The primary issue which the appeal presents is whether a co-obligor on a promissory note, who has no ownership interest in collateral given as security for that note, may complain when the other co-obligor, who does own the collateral, acquiesces in its sale for purposes of satisfying debts for which the owner of the collateral is solely liable. Because we answer this question in the negative, we reverse the judgment of the district court.

This controversy involves several loans from the bank to Lavem, who is a nonap-pealing defendant in the case. With respect to one of these loans, a December 29, 1982, promissory note, Janice was jointly obligated. Two boxes were checked on this printed note which indicated the existence of a financing statement dated May 2, 1979, and a security agreement for collateral described as “18 Holstein milk cows; 4 Holstein heifers; 16 feeder calves; all 1983 crops; John Deere 7700 combine with corn and bean heads; machinery as listed on schedule A attached.” The May 2, 1979, financing statement identified on the face of the note was signed by both Lavern and Janice and covered “All Equipment, All Farm Products, Including But Not Limited To Crops, Livestock, Supplies Now Owned Or Hereafter Acquired, Used Or Produced In Farming Operations, Contract Rights And Accounts Receivable And Proceeds From Sales.”

On March 15, 1984, the bank filed a petition against Lavern and Janice seeking a judgment for the amount due on the joint note of December 29, 1982, which was in default. Lavem did not respond to the bank’s petition. Janice filed an answer generally denying the allegations.

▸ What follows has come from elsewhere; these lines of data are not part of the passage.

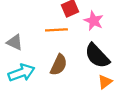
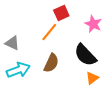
pink star: (94, 21) -> (93, 24), moved
orange line: (56, 30) -> (49, 32), turned -48

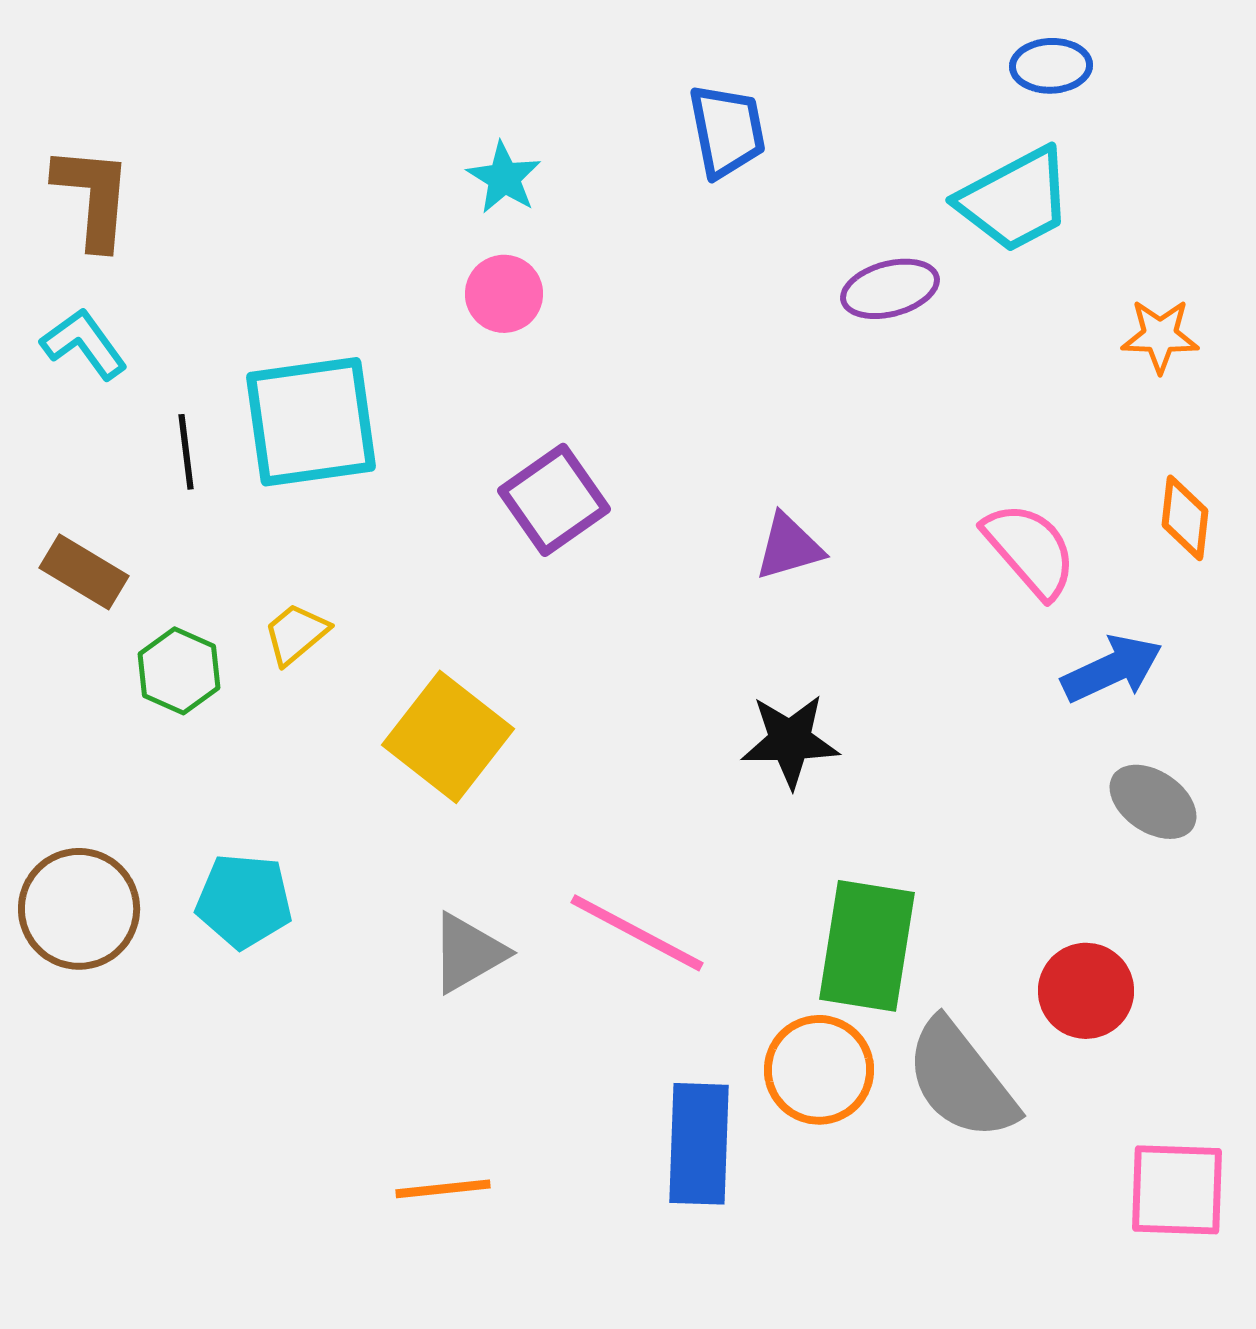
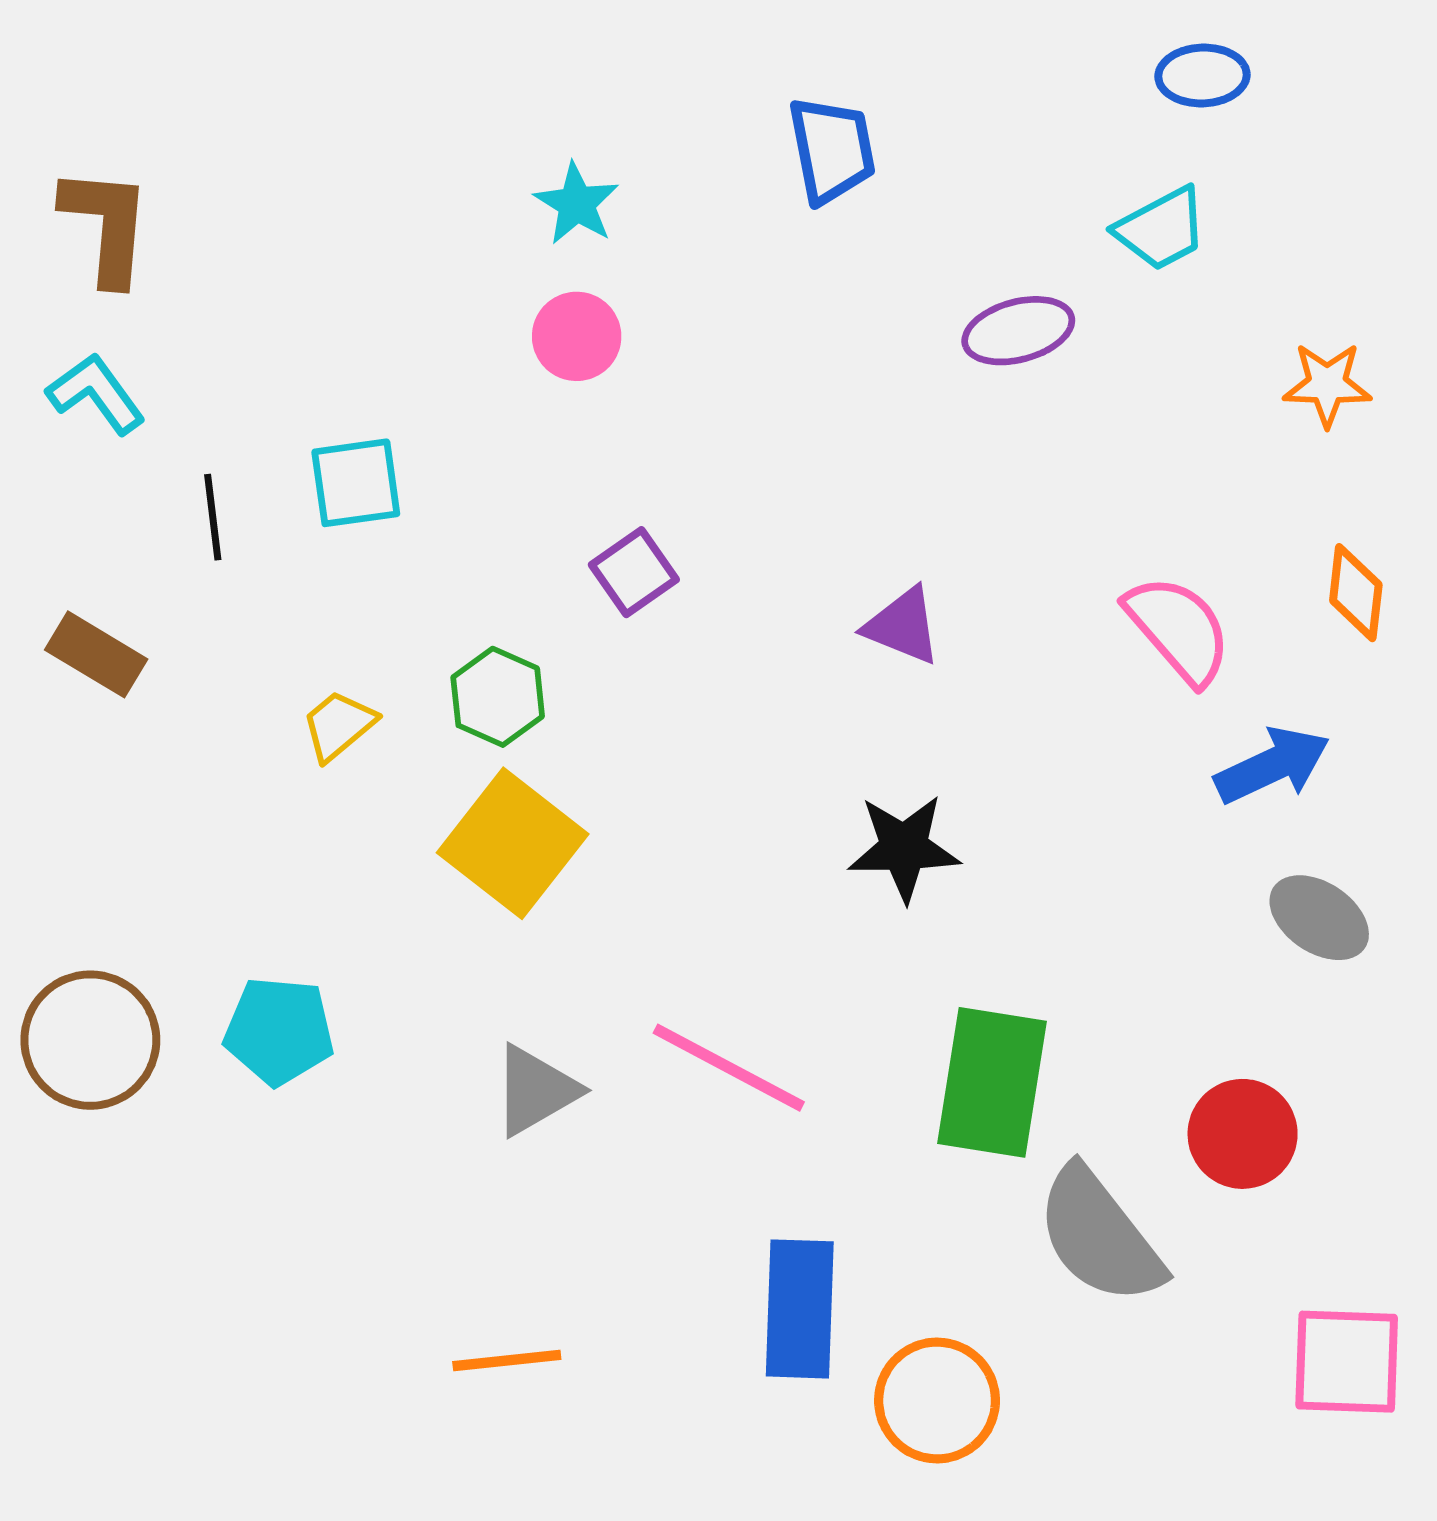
cyan trapezoid: (1015, 200) -> (1161, 229), size x0.7
cyan square: (311, 422) -> (356, 483), size x0.6
purple square: (554, 500) -> (634, 572), size x0.7
purple triangle: (789, 547) -> (903, 626), turned 38
green hexagon: (179, 671) -> (498, 697), moved
orange circle: (819, 1070) -> (937, 1400), moved

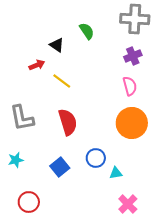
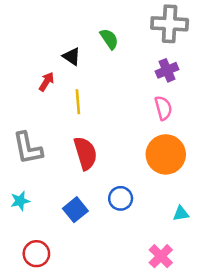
red arrow: (37, 65) -> (46, 82), turned -35
yellow line: (62, 81) -> (78, 102), turned 48
cyan triangle: (116, 173) -> (181, 213), moved

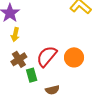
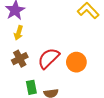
green rectangle: (32, 75) -> (31, 87), moved

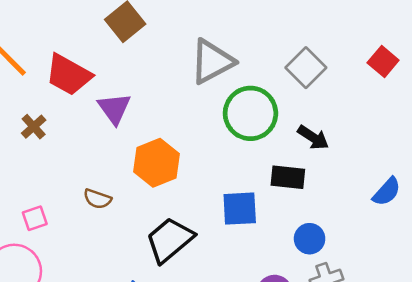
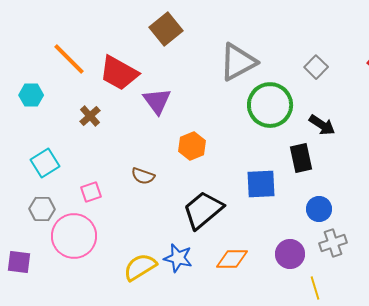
gray square: (306, 68) -> (316, 67), size x0.7
orange hexagon: (156, 163) -> (192, 146), size x0.7
black rectangle: (288, 177) -> (301, 158), turned 72

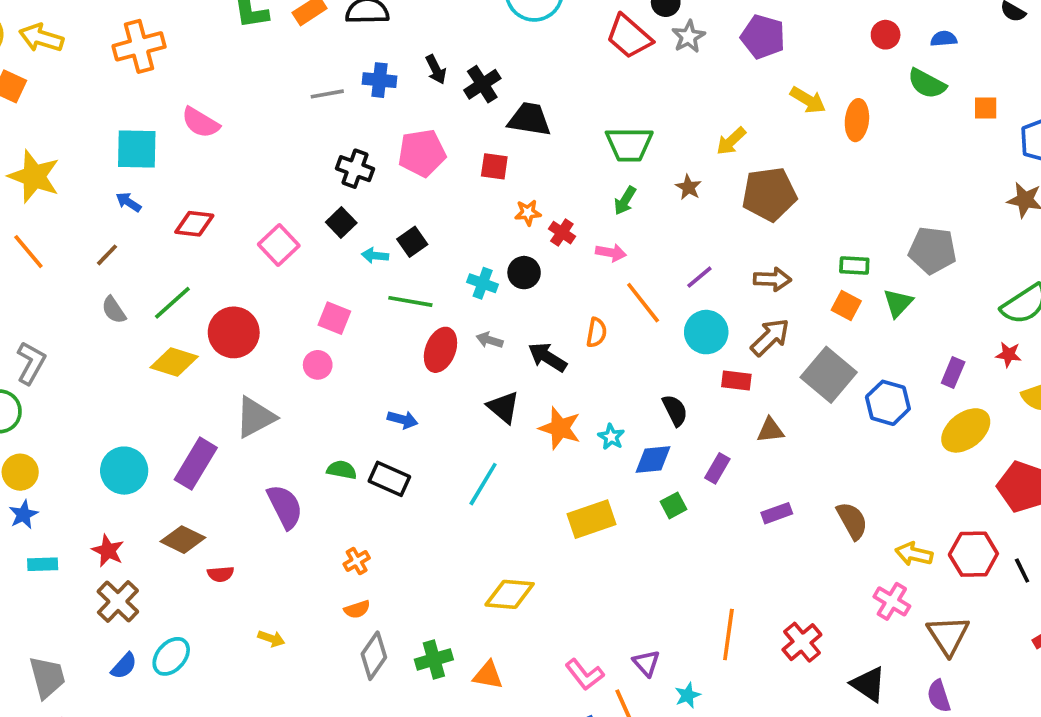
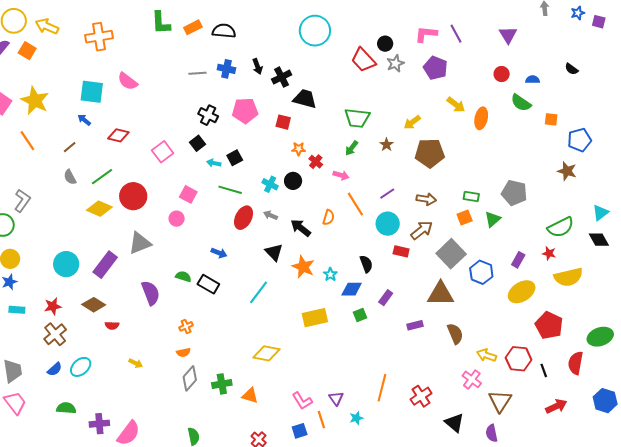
orange square: (846, 306) -> (465, 218), turned 35
brown triangle: (770, 430) -> (441, 294), moved, size x1.8
red star: (108, 551) -> (53, 306), turned 30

[204]*204A petition for dissolution of the Wasch-kats’ marriage was filed by Janice on March 18, 1983. A decree dissolving the marriage was entered on September 11, 1984. The decree was not offered as evidence in the present litigation, but the district court order from which this appeal is taken makes the following reference to its provisions:

The Waschkats’ marriage was dissolved by decree filed September 11, 1984, in Bremer County Cause No. 21877. Pursuant to the decree Lavern was awarded the farm assets and Janice was awarded a property settlement for her interest in said assets of $70,000 payable in ten equal annual installments of $7,000 with interest at the rate of seven percent per annum.

Although we have said that an Iowa district court should not, in one case, take judicial notice of another of its cases, see Cunha v. City of Algona, 334 N.W.2d 591, 594 (Iowa 1983), the parties to this appeal do not dispute the accuracy of the foregoing recitation, so we accept it as an accurate depiction of the legal effect of the divorce decree.

While the dissolution action was pending, the bank filed a motion for summary judgment in the action on the joint note. A hearing was held on that motion in November 1985, more than a year after the dissolution decree. This resulted in an order sustaining the bank’s motion as to both Lavern and Janice. Pursuant to this ruling, plaintiff was awarded judgment on December 6, 1985, jointly and severally against Lavern and Janice in the sum of $39,943.75 plus accrued interest.

On December 16, 1985, Janice filed a petition to vacate the judgment, in whole or in part, under Iowa Rule of Civil Procedure 252. This petition alleged that, following the dissolution decree and prior to the entry of judgment in the action on the joint note, Lavern had sold some of the farm machinery which was collateral for the December 29, 1982, note. It further alleged that the bank had applied the net proceeds of that sale, totaling $12,500, on other notes of Lavern for which Janice was not jointly liable.1 Following a hearing, the trial court concluded as follows:

The law generally provides that a creditor who knows that a payment represents the proceeds of collateral for a joint note must apply the payment on the joint obligation rather than on one joint debtor’s individual debt. Similarly, the proceeds of collateral pledged for a debt on which another is secondarily liable must be applied to the debt for which the collateral was pledged, unless the party secondarily liable consents to a different application.

Based on this conclusion, the court ordered that plaintiff’s judgment against Janice be reduced by the sum of $12,500.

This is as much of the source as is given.